I wasn't able to reproduce the issue, and as of the code, when an error occurs the loop continues creating a new watcher for the resource at the apiserver.

However, the issue that you mention can happen if reaching the apiserver fails at the first try, which seems to be the issue you are hitting.

I'm not sure what is the take of beats or metricbeat in this case.

It looks like metricbeat try not to exit if it can cope with whatever issue, unless it is a wrong formated config, or elasticsearch/kibana non reachable.
On kubernetes autodiscover it looks like if it fails the first time to do the initial sync it will fail and wont retry. Once the initial sync is done, the watch loop will be error tolerant as it will respawn a new watcher.

@exekias do you know yourself, or know who to ask if this is the intended behaviour?

I would say that's the right behavior? If we cannot connect to API server in the first try this may be a missconfiguration, We could keep retrying at the risk of the user not noticing about the issue.

In the other hand, if config is good but the API server is down for whatever reason, the beat will die. But it will probably be rescheduled until connection works?

not sure if I follow.
If current behaviour is the right one, be aware that #13051 is changing it (I was testing it when it got merged)

Anycase, @rickardp as of the referenced merge your problems should be solved, it should be shipped at the next release.

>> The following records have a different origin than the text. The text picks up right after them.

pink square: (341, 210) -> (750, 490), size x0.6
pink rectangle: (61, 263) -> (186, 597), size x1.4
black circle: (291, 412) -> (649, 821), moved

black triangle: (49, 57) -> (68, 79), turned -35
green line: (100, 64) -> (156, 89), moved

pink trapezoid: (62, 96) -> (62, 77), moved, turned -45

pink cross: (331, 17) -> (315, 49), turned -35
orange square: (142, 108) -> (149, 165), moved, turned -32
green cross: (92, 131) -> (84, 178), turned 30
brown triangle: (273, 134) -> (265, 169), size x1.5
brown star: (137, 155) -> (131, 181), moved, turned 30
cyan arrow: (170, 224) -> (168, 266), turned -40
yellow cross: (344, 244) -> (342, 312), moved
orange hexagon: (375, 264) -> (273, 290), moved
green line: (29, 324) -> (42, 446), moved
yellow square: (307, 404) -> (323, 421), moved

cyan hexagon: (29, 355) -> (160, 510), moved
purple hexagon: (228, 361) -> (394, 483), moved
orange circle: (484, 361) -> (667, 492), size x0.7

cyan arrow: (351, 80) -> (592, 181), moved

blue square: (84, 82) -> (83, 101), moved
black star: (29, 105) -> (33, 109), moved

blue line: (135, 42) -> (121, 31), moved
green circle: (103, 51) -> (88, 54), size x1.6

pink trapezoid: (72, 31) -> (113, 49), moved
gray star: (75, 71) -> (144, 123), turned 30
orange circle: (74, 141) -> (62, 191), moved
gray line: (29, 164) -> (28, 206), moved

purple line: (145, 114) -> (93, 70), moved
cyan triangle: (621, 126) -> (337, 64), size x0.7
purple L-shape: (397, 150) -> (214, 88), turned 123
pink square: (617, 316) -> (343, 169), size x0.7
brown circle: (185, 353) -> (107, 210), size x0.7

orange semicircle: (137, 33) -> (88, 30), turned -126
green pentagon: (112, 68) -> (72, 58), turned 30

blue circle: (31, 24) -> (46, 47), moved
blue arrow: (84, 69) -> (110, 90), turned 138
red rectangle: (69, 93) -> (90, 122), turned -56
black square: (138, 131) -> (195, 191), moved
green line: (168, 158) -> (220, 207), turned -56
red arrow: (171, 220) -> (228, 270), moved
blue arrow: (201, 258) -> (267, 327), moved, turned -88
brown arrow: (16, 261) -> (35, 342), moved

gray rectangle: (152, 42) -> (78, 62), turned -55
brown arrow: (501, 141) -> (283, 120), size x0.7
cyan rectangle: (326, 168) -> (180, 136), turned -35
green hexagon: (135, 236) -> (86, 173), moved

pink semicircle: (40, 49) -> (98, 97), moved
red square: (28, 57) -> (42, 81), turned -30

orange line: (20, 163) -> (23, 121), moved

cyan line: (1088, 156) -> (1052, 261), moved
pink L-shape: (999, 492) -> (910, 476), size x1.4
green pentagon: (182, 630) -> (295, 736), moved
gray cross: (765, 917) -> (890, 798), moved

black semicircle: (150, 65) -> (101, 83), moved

You are right! I think we can close this then

Yes, this happened when it couldn't contact the API server the first time. I did not observe what happened when it was successful and later failed, but it is indeed possible it recovers in that case.

Good to hear it's solved then! A full restart of the nodes took care of the i/o timeout issue. The joy of Azure AKS :/

I don't think this is the correct behavior. For example, if you are using istio, the sidecar may not be fully loaded for a few moments. An immediate request to the kubernetes API might fail, but a short delay satisfies it.

Can I suggest an exponential backoff? That seems to be the strategy with connection failures to elasticsearch.

Hi @prestonvanloon,

Thanks for the input, we updated the behavior by moving the official k8s client here: https://github.com/elastic/beats/pull/13051, we do a lazy start now so any temporal error should make the client retry, with the backoff.

@exekias I am seeing the same behavior as @prestonvanloon when using filebeat 7.4 with Istio. Filebeat starts before the side car and the k8s client never recovers. As a result I never get any of the kubernetes meta data with the container logs. I overroad the entry point to the filebeat DaemonSet prefixing a short sleep which allowed for the client to start successfully.
- command: ["/bin/sh", "-c"] args: - sleep 10s; /usr/local/bin/docker-entrypoint -e -E http.enabled=true;
Do you have any better suggestions to workaround this issue? Is the fix describe in version 7.4.1?